Smithfield Foods, one of the United States' largest meat products producers, issued a press release Tuesday that detailed the financial impact the company took from various safety measures to combat COVID-19 during the April-June quarter.
The Smithfield, VA-based company said it spent $350 million on pandemic safety measures during the second quarter, causing its adjusting operating profit to swing to a loss.
The company actually broke down how that $350 million was spent:
- $195 million went toward directly protecting its employees
- Fully compensating 22,000 employees to stay home at various points of the pandemic
- Expanding employee benefits and removing all health plan barriers
- Adding "responsibility" pay premiums
- Hiring private healthcare providers to supply free, on-site, on-demand COVID-19 testing to all employees
- Facility-related costs totaled $125 millions
- Adding PPE and hand sanitation stations, installing mass thermal scanning systems and physical barriers, among other protective measures
- Adopting stringent and detailed processes, protocols and protective measures that follow or exceed federal guidelines for meat and poultry processing workers and employers
- Slowing production lines and decreasing efficiency, incurring downtime and changing production to meet shifting demand and downgrading and rendering product
- Community-related costs totaled $30 million from donating 40 million servings of protein to food banks nationwide.
In total, Smithfield said it had an adjusted operating loss of $72 million during Q2, compared to a $180 profit a year earlier.
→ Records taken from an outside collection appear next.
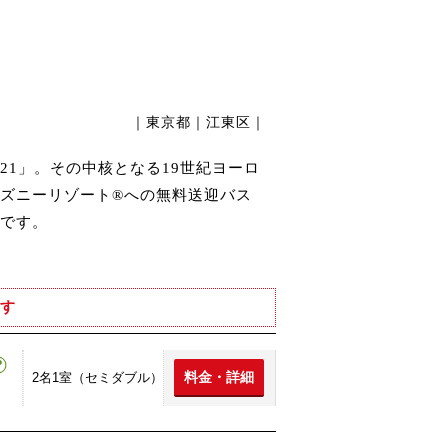
｜東京都｜江東区｜
1」。その中核となる19世紀ヨーロ
ズニーリゾート®への無料送迎バス
です。
す
料金・詳細
2名1室（セミダブル）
The company noted that with pre-pandemic risk management activities factored in, the company had a Q2 operating profit of $102 million, down 54 percent, or $221 million, from a year earlier.
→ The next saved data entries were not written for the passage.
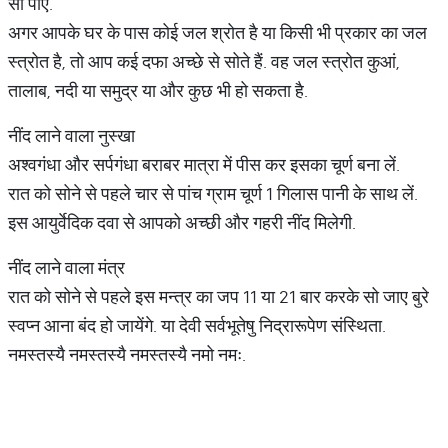
सो पाएं.
अगर आपके घर के पास कोई जल श्रोत है या किसी भी प्रकार का जल
स्त्रोत है, तो आप कई दफा अच्छे से सोते हैं. वह जल स्त्रोत कुआं,
तालाब, नदी या समुद्र या और कुछ भी हो सकता है.
नींद लाने वाला नुस्खा
अश्वगंधा और सर्पगंधा बराबर मात्रा में पीस कर इसका चूर्ण बना लें.
रात को सोने से पहले चार से पांच ग्राम चूर्ण 1 गिलास पानी के साथ लें.
इस आयुर्वेदिक दवा से आपको अच्छी और गहरी नींद मिलेगी.
नींद लाने वाला मंत्र
रात को सोने से पहले इस मन्त्र का जप 11 या 21 बार करके सो जाए बुरे
स्वप्न आना बंद हो जायेंगे. या देवी सर्वभूतेषु निद्रारूपेण संस्थिता.
नमस्तस्यै नमस्तस्यै नमस्तस्यै नमो नमः.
The pork, beef and poultry producer went on to say that the first six months of 2020 was "a tale of two tapes" regarding pre-pandemic and pandemic months. Smithfield said that prior to the pandemic's onset in the US, the company had record Q1 results, with operating results soaring 190 percent year-over-year. But the company was hammered by COVID-19 in Q2, sending adjusted operating results to plunge 140 percent year-over-year.
"Going forward, we expect performance to rebound in the fall, as our COVID-19 related costs, some of which were one-time or short-term in nature, are declining," said Kenneth Sullivan, Smithfield president and CEO.
According to data collected by the non-profit Food and Environment Reporting Network, at least 189 meatpacking plant workers have died as of Aug. 12, while at least 40,517 meatpacking workers have tested positive for COVID-19. FERN said at least 471 meatpacking plants have had confirmed cases of the virus.